If you're attached to this rainy isle but you don't want to give up the European dream, catch a train north. Just be prepared to stomach yet another referendum before you claw back that EU passport. 

5. Germany

The real giant of Europe, Germany is home to avant-garde artists, refugee activists and also has a lot of jobs (time to get that GCSE German textbook out again). And its leader is the most powerful woman in the world, Angela Merkel. 

Greeks may hate her, but Merkel has undoubtedly been a crusader for moderate politics in the face of populist right movements. 

6. Ireland

It's English speaking, has a history of revolutionary politics and there's always a Ryanair flight. Progressives though may want to think twice before boarding though. Despite legalising same-sex marriage, Catholic Ireland has some of the strictest abortion laws of the western world. 

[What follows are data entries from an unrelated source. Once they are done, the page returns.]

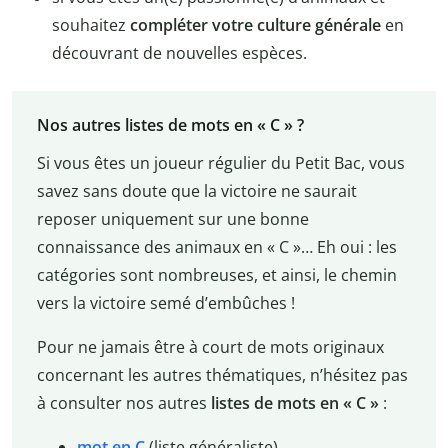
souhaitez
compléter votre culture générale
en
découvrant de nouvelles espèces.
Nos autres listes de mots en « C » ?
Si vous êtes un joueur régulier du Petit Bac, vous
savez sans doute que la victoire ne saurait
reposer uniquement sur une bonne
connaissance des animaux en « C »… Eh oui : les
catégories sont nombreuses, et ainsi, le chemin
vers la victoire semé d’embûches !
Pour ne jamais être à court de mots originaux
concernant les autres thématiques, n’hésitez pas
à consulter nos autres
listes de mots en « C »
:
mot en C
(liste généraliste),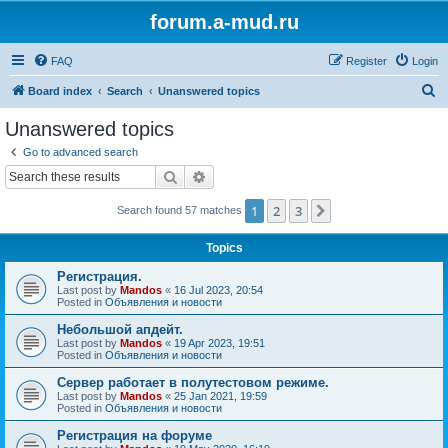
forum.a-mud.ru
FAQ
Register
Login
S
Board index
Search
Unanswered topics
e
Unanswered topics
a
Go to advanced search
r
Search
Advanced search
c
1
2
3
Next
Search found 57 matches
h
Topics
Регистрация.
Last post by
Mandos
«
16 Jul 2023, 20:54
Posted in
Объявления и новости
Небольшой апдейт.
Last post by
Mandos
«
19 Apr 2023, 19:51
Posted in
Объявления и новости
Сервер работает в полутестовом режиме.
Last post by
Mandos
«
25 Jan 2021, 19:59
Posted in
Объявления и новости
Регистрация на форуме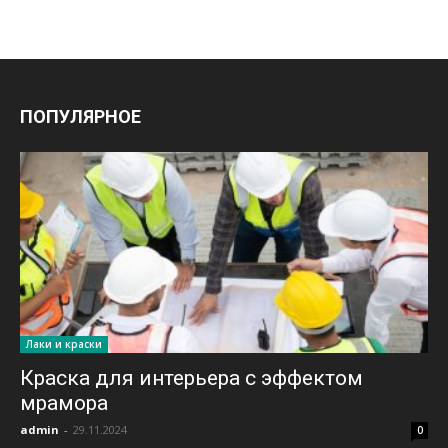
ПОПУЛЯРНОЕ
Лаки и краски
Краска для интерьера с эффектом
мрамора
admin
-
29.11.2024
0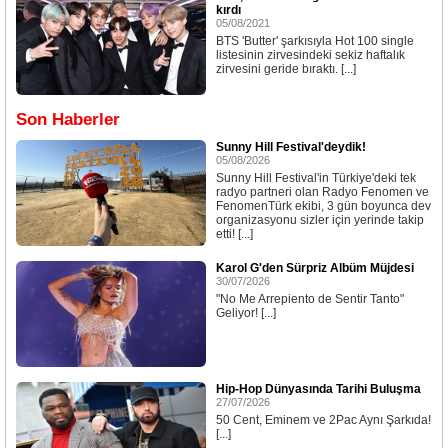
kırdı
05/08/2021
BTS 'Butter' şarkısıyla Hot 100 single
listesinin zirvesindeki sekiz haftalık
zirvesini geride bıraktı. [...]
Son Haberler
Sunny Hill Festival'deydik!
05/08/2026
Sunny Hill Festival'in Türkiye'deki tek
radyo partneri olan Radyo Fenomen ve
FenomenTürk ekibi, 3 gün boyunca dev
organizasyonu sizler için yerinde takip
etti! [...]
Karol G'den Sürpriz Albüm Müjdesi
30/07/2026
"No Me Arrepiento de Sentir Tanto"
Geliyor! [...]
Hip-Hop Dünyasında Tarihi Buluşma
27/07/2026
50 Cent, Eminem ve 2Pac Aynı Şarkıda!
[...]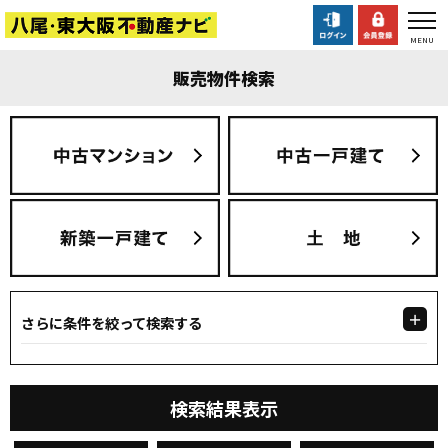
販売物件検索
さらに条件を絞って検索する
検索結果表示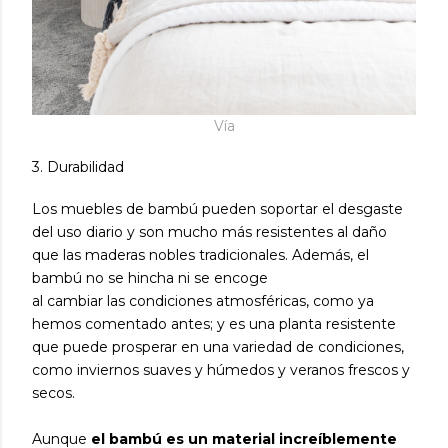
Vía
3. Durabilidad
Los muebles de bambú pueden soportar el desgaste
del uso diario y son mucho más resistentes al daño
que las maderas nobles tradicionales. Además, el
bambú no se hincha ni se encoge
al cambiar las condiciones atmosféricas, como ya
hemos comentado antes; y es una planta resistente
que puede prosperar en una variedad de condiciones,
como inviernos suaves y húmedos y veranos frescos y
secos.
Aunque
el bambú es un material increíblemente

A happier solution may be to find out if you have any Irish grandparents (you might be surprised) and apply for an Irish passport. At least then you have an escape route.

7. Vermont, USA

Let's be clear, anywhere that is considering a President Trump is not a progressive country. But under the Obama administration, it has made great strides in healthcare, gay marriage and more. If you felt the Bern, why not head off to Bernie Sanders' home state of Vermont?

And thanks to the US political system, you can still legally smoke cannabis (for medicinal reasons, of course) in states like Colorado.